In principle, it might be possible to determine an exchange rate between rotamers at a reduced temperature, at which it becomes sufficiently slow to move into the intermediate exchange regime. However, saturation recovery curves for all six of the sites shown in Fig. 6 remain mono-exponential down to 270 K, at which point the motion of R1 in both states moves into the slow-motion limit and spectral resolution between states is lost (data not shown). At the other extreme of slow exchange, illustrated by 46R1, raising the temperature to 310 K increases side chain mobility, which causes the two spectral components to merge, and does not drive the system into the intermediate-exchange regime. The limitation in both cases is the loss of spectral resolution between states due to the temperature dependence of the internal motion of R1.

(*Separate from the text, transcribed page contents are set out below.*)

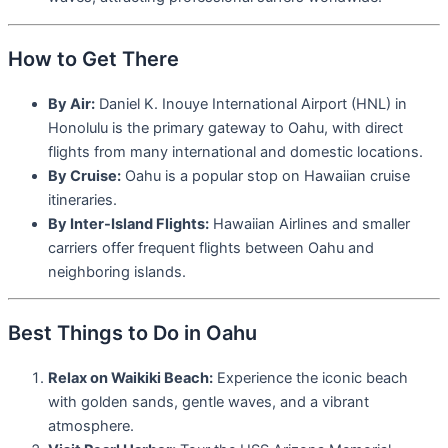
How to Get There
By Air:
Daniel K. Inouye International Airport (HNL) in
Honolulu is the primary gateway to Oahu, with direct
flights from many international and domestic locations.
By Cruise:
Oahu is a popular stop on Hawaiian cruise
itineraries.
By Inter-Island Flights:
Hawaiian Airlines and smaller
carriers offer frequent flights between Oahu and
neighboring islands.
Best Things to Do in Oahu
Relax on Waikiki Beach:
Experience the iconic beach
with golden sands, gentle waves, and a vibrant
atmosphere.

In early studies, using the first saturation recovery instrument, Percival and Hyde [63] showed that nitroxide T ₁s were dependent on the rotational diffusion rate. On the basis of this result, Robinson et al. [76] and Eaton et al. [77] carried out detailed and systematic studies of the dependence of nitroxide T ₁s on the rotational diffusion rate. More recently, Sato et al. [66, 67] found that the dependence of T ₁ on isotropic τ _R near room temperature for small nitroxides in water-glycerol mixtures could be accounted for by modulation of the electron-nuclear dipolar interaction, assuming a Cole–Davidson spectral density function to describe the frequency distribution of the isotropic motion. On a log–log plot, the W ₁ versus τ _R trend is roughly linear in the range 1 ns < τ _R  < 20 ns, which is the typical range of τ _R encountered for R1 side chains in proteins. Figure 5d shows that a similar plot ((2T ₁)⁻¹ vs. τ _R ) for R1 in a protein is also roughly linear. However, it should be noted that the data in Fig. 5d was derived from nitroxides undergoing anisotropic motion (except for the most immobilized cases of 131R1f, 131RX135 and 133R1, which are assumed to be purely isotropic).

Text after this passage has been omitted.